Несмотря на всю наружную угрюмость и дикость, Захар, как показывает художник, «был довольно мягкого и доброго сердца».
Глубоко чувствуя правду жизненных явлений, всю сложность и противоречивость человеческих отношений и психологии, романист не только сближает типы Обломова и Захара, но и противопоставляет иной раз их друг другу. Это позволяет ему еще глубже раскрыть сущность обломовщины, показать, насколько и Обломов и Захар — оба одинаково безнадежно погрязли в лени, апатии и бескультурье. Превосходство это изображено в следующей сцене: «Обломов с упреком посмотрел на него, покачал головой и вздохнул, а Захар равнодушно поглядел на окно и тоже вздохнул. Барин, кажется, думал: «Ну, брат, ты еще больше Обломов, нежели я сам», а Захар чуть ли не подумал: «Врешь! Ты только мастер говорить мудреные да жалкие слова, а до пыли и до паутины тебе и дела нет». «Обломов прикрывает свое ничтожество, апатию и лень возвышенными романтическими фразами и мечтами. Захар представлен в романе в своей прозаической наготе. Но сущность их одинакова.
Захар необходим в романе, без него картина обломовщины была бы неполна. Захар, как и Обломов — типичный образ дореформенной жизни.

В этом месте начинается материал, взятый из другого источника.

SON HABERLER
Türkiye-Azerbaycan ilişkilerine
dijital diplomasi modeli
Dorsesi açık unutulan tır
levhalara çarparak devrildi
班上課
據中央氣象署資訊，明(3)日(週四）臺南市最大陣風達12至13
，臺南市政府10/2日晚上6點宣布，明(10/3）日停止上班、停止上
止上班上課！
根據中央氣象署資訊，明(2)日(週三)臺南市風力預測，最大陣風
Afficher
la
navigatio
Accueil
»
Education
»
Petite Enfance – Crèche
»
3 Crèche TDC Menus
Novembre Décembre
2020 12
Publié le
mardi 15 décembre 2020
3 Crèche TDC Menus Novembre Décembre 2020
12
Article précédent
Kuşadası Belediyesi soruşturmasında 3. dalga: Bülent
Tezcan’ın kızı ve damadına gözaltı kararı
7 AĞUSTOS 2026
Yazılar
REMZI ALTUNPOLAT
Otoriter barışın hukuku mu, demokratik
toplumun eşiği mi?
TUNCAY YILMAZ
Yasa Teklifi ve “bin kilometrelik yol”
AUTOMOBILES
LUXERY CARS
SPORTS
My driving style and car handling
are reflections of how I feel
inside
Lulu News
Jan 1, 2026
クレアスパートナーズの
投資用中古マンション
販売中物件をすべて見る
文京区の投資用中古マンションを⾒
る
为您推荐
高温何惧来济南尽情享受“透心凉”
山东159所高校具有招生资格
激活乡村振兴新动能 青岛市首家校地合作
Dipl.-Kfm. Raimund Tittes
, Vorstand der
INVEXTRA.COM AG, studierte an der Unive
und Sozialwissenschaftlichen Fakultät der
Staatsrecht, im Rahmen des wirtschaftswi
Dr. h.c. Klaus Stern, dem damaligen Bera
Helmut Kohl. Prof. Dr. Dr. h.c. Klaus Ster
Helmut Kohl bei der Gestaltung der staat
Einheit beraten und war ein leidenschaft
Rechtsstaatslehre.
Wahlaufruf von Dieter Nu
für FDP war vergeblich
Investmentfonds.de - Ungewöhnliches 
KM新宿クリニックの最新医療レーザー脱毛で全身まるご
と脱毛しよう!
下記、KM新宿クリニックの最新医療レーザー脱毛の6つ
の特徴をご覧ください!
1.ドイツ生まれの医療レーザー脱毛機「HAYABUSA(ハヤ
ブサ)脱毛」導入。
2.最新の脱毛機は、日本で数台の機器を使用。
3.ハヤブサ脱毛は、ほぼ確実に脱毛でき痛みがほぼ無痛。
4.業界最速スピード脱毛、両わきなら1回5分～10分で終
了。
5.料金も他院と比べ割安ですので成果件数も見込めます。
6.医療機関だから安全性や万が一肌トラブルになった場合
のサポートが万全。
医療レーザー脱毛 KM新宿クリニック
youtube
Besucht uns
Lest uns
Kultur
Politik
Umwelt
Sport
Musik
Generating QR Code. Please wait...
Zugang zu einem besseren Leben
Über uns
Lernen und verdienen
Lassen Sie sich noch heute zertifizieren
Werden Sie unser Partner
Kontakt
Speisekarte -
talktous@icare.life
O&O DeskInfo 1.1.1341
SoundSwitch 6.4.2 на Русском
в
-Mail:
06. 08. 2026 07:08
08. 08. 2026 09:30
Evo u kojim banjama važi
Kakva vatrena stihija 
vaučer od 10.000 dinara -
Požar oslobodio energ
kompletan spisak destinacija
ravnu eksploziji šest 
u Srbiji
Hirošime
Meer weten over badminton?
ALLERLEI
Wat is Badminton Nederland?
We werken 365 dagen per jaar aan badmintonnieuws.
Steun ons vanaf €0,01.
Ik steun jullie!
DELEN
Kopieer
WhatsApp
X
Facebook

Если сравнивать слугу Савельича из «Капитанской дочки» А. С. Пушкина со слугой Захаром из «Обломова» И. А. Гончарова, то оба они представители крепостных дворовых людей, до самоотвержения преданных своим господам, слуг-домочадцев, наполняющих наш идеал слуги, начертанный еще в «Домострое» попа Сильвестра. Но между ними есть большая разница, объясняющаяся очень просто: ведь Савельич старше Захара лет на семьдесят — восемьдесят. Савельич, действительно, был членом семьи, господа уважали его высокую честность и преданность. Он обращался с Петром Андреевичем Гриневым скорее, как наставник со своим молодым питомцем, не забывая в тоже время, что он — его будущий крепостной. Но это сознание проявляется не в форме чисто рабского, боязливого отношения к нему, а в том, что он своего барчука считает выше всех других господ. На несправедливое письмо Андрея Петровича он отвечает своим полную покорность его воле, готов быть и свинопасом; в этом выражается вековая зависимость русского крестьянина от помещика, вековая покорность крепостного, Савельич не из страха поступает так, его не страшат ни смерть, ни лишения ), но побуждаемый своим внутренним убеждением в том, что он — слуга рода Гриневых. Поэтому, когда молодой Гринев строго требует от него покорности, он повинуется, хотя и ворчит, жалеет о непроизвольной трате имущества. Заботы его в том отношении доходят иногда до смешного, смешанного с трагическим. Забывая о своей безопасности, он предъявляет Пугачеву счет за испорченные и взятые им и его шайкою, предметы; долго скорбит он о проигранных ста рублях и отданном Пугачеву заячьем тулупе. Но не только об имуществе заботится он: 5 суток бессменно проводит он над головой раненого Петра Андреевича, не пишет родителям о его дуэли, не желая напрасно тревожить их. О его самопожертвовании мы уже имели случай говорить. Кроме того, Савельич идеально честен, не утаит для себя ни гроша из барского добра; он не лжет, не болтает зря, держит себя просто и степенно, выказывая, однако, юношескую живость, когда дело идет о пользе господ. Вообще в его характере трудно найти непривлекательные черты.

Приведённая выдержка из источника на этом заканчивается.